ASSIGNED TASK: Work out the number of lines with the word "poro" in the material below, then reply with that number only.
###
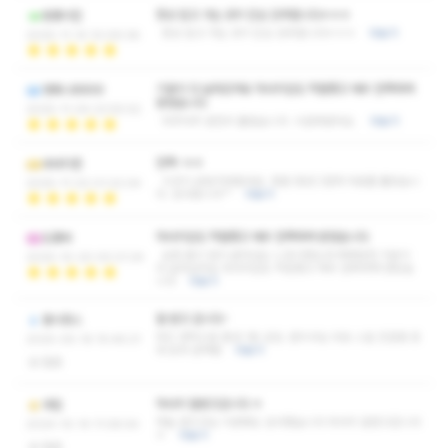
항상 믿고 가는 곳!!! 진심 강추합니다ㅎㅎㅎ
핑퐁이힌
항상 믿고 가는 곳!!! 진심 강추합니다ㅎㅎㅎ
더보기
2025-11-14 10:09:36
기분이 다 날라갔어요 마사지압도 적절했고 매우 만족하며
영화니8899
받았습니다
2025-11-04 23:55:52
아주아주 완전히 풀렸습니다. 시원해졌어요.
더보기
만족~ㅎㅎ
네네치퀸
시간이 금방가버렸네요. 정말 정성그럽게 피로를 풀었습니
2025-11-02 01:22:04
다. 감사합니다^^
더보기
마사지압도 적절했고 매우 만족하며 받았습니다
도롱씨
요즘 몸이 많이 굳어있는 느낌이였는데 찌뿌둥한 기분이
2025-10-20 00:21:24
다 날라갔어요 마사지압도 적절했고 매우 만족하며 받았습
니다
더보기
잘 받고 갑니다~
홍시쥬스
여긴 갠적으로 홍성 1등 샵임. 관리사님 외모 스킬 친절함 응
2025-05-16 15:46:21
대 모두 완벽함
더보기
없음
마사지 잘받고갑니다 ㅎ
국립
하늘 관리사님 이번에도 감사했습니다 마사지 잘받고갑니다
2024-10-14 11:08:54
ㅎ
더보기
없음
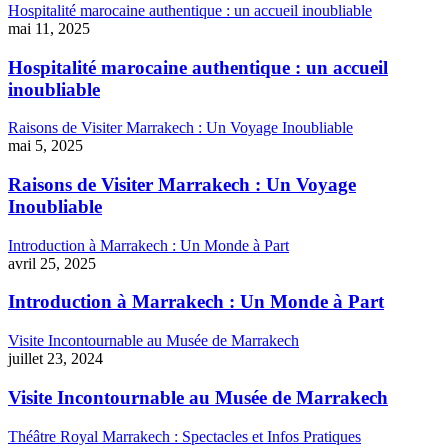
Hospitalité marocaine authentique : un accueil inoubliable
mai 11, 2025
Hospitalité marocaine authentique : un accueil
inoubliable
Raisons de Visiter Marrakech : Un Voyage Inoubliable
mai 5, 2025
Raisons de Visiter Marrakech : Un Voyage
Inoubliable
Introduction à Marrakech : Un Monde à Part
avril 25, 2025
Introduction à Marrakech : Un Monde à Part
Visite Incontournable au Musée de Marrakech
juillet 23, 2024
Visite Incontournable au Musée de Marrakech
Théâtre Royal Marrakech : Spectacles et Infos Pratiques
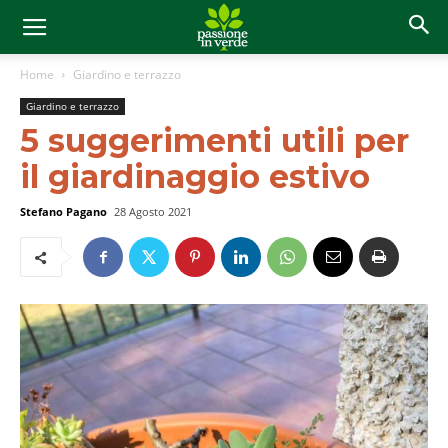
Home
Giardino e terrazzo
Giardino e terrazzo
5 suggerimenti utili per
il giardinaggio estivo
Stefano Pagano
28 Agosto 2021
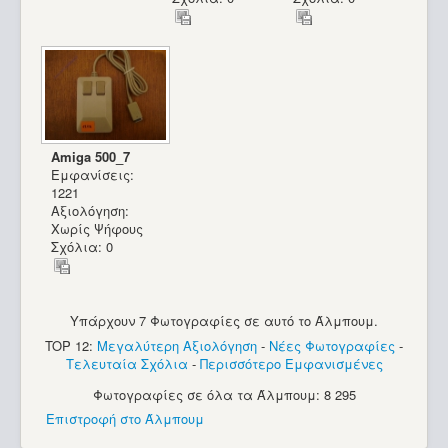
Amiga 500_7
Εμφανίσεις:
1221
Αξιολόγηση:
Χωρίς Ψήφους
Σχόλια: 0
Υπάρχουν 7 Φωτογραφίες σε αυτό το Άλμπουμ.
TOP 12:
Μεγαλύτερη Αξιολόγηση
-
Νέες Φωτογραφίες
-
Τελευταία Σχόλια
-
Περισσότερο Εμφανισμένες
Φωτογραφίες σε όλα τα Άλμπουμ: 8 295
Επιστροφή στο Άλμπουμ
###
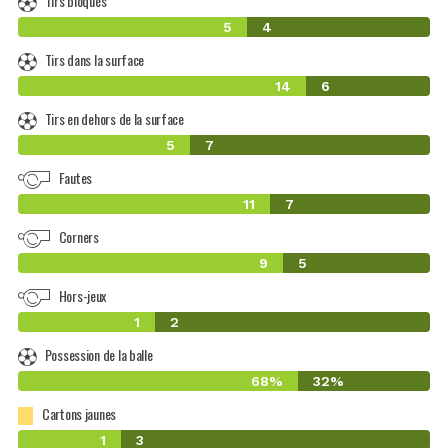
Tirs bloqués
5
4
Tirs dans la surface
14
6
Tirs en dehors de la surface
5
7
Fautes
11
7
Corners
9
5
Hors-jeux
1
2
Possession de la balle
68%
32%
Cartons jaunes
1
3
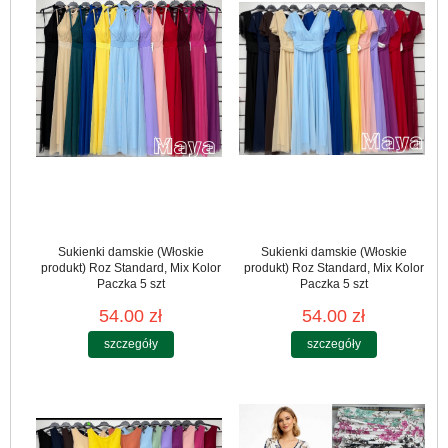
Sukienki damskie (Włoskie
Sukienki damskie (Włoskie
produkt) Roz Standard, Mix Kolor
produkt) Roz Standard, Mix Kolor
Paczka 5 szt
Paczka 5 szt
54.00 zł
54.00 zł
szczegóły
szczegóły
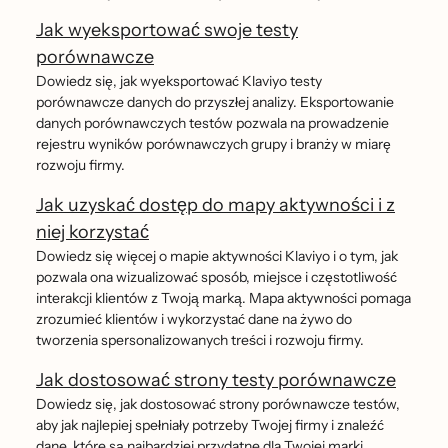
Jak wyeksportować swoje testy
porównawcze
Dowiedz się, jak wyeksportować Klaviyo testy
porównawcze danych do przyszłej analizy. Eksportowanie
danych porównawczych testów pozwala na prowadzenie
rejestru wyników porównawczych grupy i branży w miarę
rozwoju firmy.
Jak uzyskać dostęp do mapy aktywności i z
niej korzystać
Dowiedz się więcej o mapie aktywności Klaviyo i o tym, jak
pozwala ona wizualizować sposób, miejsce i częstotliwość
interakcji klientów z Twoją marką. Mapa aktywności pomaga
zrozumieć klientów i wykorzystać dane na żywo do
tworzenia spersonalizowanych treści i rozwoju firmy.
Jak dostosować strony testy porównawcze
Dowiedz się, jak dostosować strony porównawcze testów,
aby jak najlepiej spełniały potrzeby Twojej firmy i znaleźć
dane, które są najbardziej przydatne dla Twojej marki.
###
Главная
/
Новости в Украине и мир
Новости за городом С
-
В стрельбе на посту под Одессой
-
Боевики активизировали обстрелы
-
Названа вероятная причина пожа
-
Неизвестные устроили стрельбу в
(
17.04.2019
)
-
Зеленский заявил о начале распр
###
WRITTEN ANSWER: 4